In the context of the 22-week limit then, there was almost no discussion of severe foetal anomalies at the Citizens' Assembly. The sets of gestational limits put forward to the assembly did not apply to one particular option over another; they were put forward for all of the votes taken by the citizens. There was a lack of information there and they were not terribly well informed with regard to the process of diagnosis and getting a prognosis. Even at that, anyone who is told one's baby has a fatal or very severe condition needs time to think about it. It would be very damaging to put an arbitrary gestational limit in front of parents to the effect that unless they make their minds up before a certain point, they will be unable to avail of services in Ireland. There would be a risk that parents might make decisions more hastily than they otherwise would, possibly resulting in people opting for a termination where they might have realised that this was not perhaps the right decision for them if they had only had more time. Once that decision is made, however, it is made. I consider a 22-week limit, then, to be completely inappropriate and I hope that fatal and severe foetal anomalies would be considered together in this context and recognised as the tragedies that they are. These are wanted pregnancies. Parents who get to the 20-week or 22-week scan intend to bring that baby into their family and anything that intervenes in that is unforeseen. We need to make allowance for that in our legal and health systems in Ireland, rather than trying to find ways of catching people out or of leaving people outside of the safety nets.

I should also point out that some people have negative views about scans and testing almost as though they were a means to screen out and to eliminate. I have 11-year old twin daughters at home who are alive only because of the anomaly scan. They had severe twin-to-twin transfusion syndrome diagnosed at 20 weeks and it was expected that they would both be dead within a matter of days.

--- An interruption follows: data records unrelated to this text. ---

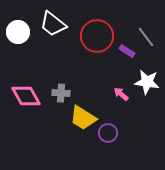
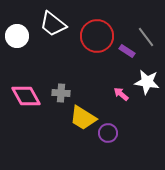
white circle: moved 1 px left, 4 px down
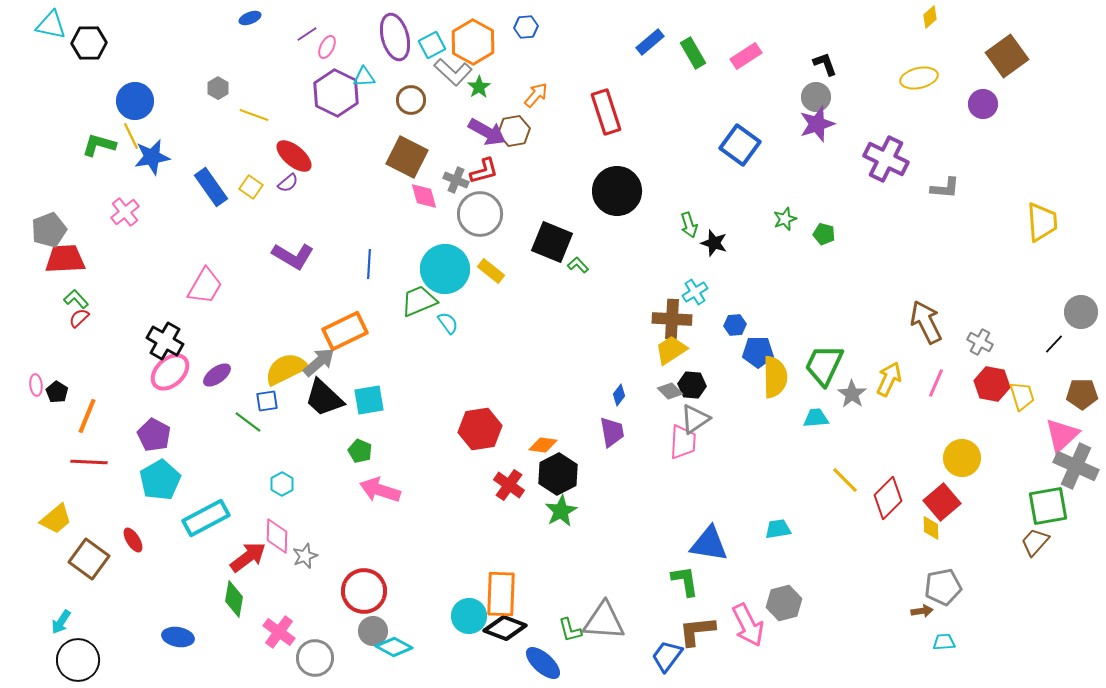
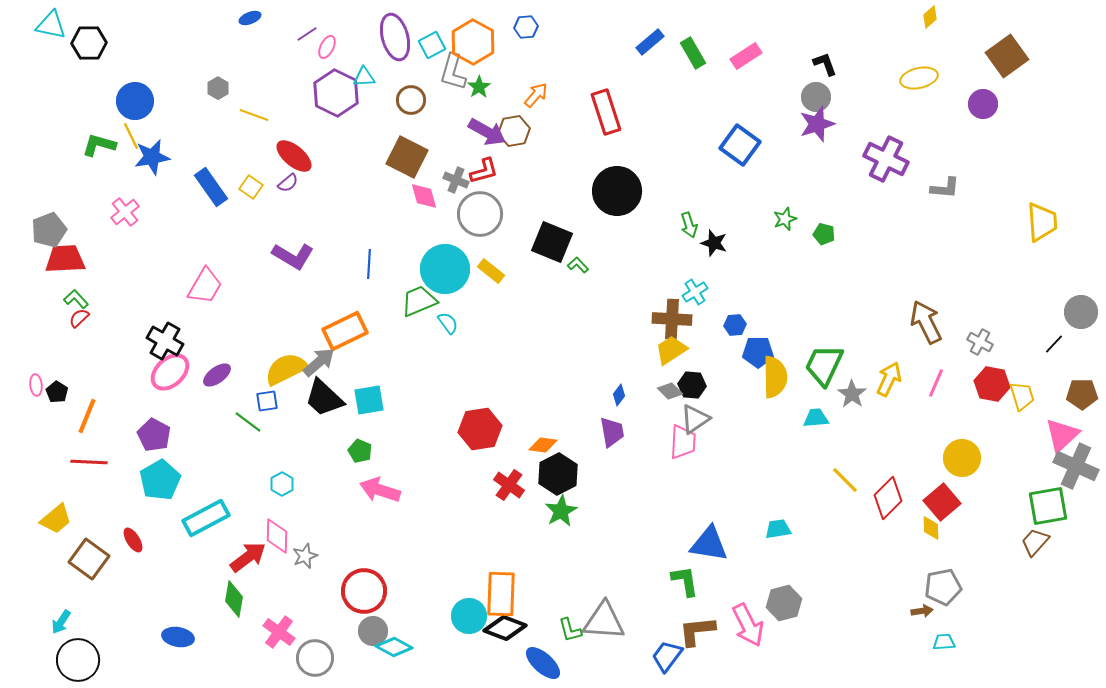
gray L-shape at (453, 72): rotated 63 degrees clockwise
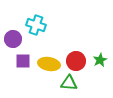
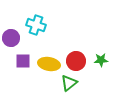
purple circle: moved 2 px left, 1 px up
green star: moved 1 px right; rotated 24 degrees clockwise
green triangle: rotated 42 degrees counterclockwise
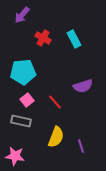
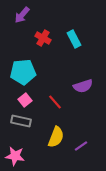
pink square: moved 2 px left
purple line: rotated 72 degrees clockwise
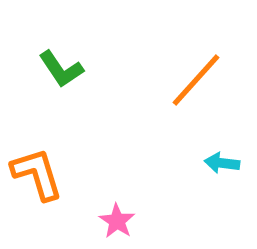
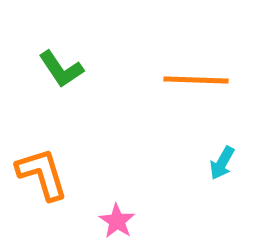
orange line: rotated 50 degrees clockwise
cyan arrow: rotated 68 degrees counterclockwise
orange L-shape: moved 5 px right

We were able to travel in order to have life-saving surgery for them which is now available here - we had to travel at the time because of resources rather than because of the law. My daughters are here because we were able to have scans.

While I acknowledge it is the intention of the national maternity strategy to provide these services to women throughout the country, it is not happening quickly enough People may be losing babies as a result of not being able to find out about conditions that could require intervention or necessitate mothers to give birth with the suitably skilled doctors in attendance.

I hope I have answered the questions fully.